The electoral support for Putin is also not necessarily related to Russian people’s loyalty to their president. Certainly, there is a great deal of propaganda that contributes to Putin’s popularity among the ordinary people. However, according to a recent public opinion poll by Levada-Centre, 55 percent of Russians vote for Putin because they do not see any viable alternatives. Real political opposition leaders are banned from participating in elections, while other politicians are unable to generate electoral support among Russian citizens.
Putin is free of blame but responsible for everything
The naïve monarchist myth helps Putin to ascribe all failures to corrupt elites and officials, thereby preserving his image of a just and benevolent president. However, this myth has another side: by positioning himself as the father of the nation, who stands above all authorities and institutions, Putin automatically becomes responsible for everything that goes on in the country.

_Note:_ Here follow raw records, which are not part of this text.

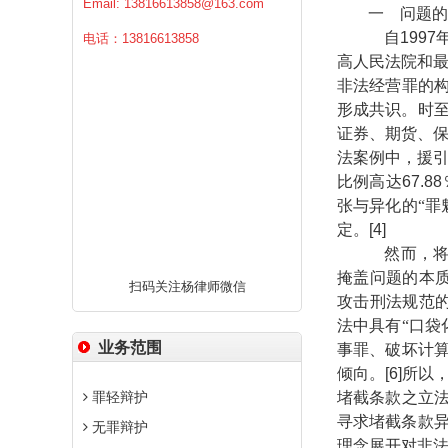
Email:
13816613858@163.com
一 问题的
自
1997
电话：13816613858
高人民法院和
非法经营罪的构
形成共识。时
证券、期货、
法案例中，援
比例高达
67.88
张与异化的“罪
定。
[4]
然而，将非
掩盖问题的本
扫码关注杨律师微信
攻击刑法规范
法中具有“口袋
业务范围
事罪、破坏计算
倾向。
[6]
所以
罪轻辩护
堵截条款之立法
寻求堵截条款
无罪辩护
理念展开对非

President Putin meets local activists and family members of those killed and injured in the fire in Kemerovo. Photo: Kremlin.ru
Therefore, any local dissent has the potential to become a political protest. By appealing to the president, the Volokolamsk protesters made their apolitical problem very political. Likewise, the people protesting in the Siberian city of Kemerovo – where a shopping mall fire claimed the lives of more than 60 people – demanded that Putin come to them and answer their questions. Certainly, the president is not responsible for the fire or for the toxic landfill, but he created a top-down power structure that makes governmental institutions completely inefficient in solving problems without presidential intervention.

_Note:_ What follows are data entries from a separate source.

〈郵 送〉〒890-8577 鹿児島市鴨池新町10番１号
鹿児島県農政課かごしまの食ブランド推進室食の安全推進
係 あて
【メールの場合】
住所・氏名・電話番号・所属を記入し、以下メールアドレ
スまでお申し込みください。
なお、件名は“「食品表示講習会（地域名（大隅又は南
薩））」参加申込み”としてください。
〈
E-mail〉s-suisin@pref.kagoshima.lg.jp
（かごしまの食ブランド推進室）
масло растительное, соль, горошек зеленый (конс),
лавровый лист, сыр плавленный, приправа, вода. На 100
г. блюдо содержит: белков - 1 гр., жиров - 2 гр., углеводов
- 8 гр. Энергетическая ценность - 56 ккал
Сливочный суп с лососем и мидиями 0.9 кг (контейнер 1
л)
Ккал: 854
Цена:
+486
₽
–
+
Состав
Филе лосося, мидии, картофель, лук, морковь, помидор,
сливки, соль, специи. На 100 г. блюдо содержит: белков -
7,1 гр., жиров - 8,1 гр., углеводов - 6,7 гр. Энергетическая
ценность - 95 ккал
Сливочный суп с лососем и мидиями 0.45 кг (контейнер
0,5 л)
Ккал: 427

Tragic cases such as Kemerovo and Volokolamsk are very dangerous to the existing regime, as they could prompt ordinary people to abandon the naïve monarchist rhetoric and speak their minds. Being afraid of this, Putin did not meet the protesters; his public appearance in these moments would have endangered the myth of a benevolent president-protector of ordinary Russians, and thus, the basic principles of his regime itself.
Historians argue that naïve monarchism declined on the eve of the Russian Revolution because the Tsarist regime could no longer draw on it. How long will Putin’s regime be able to maintain its own naïve monarchist myths?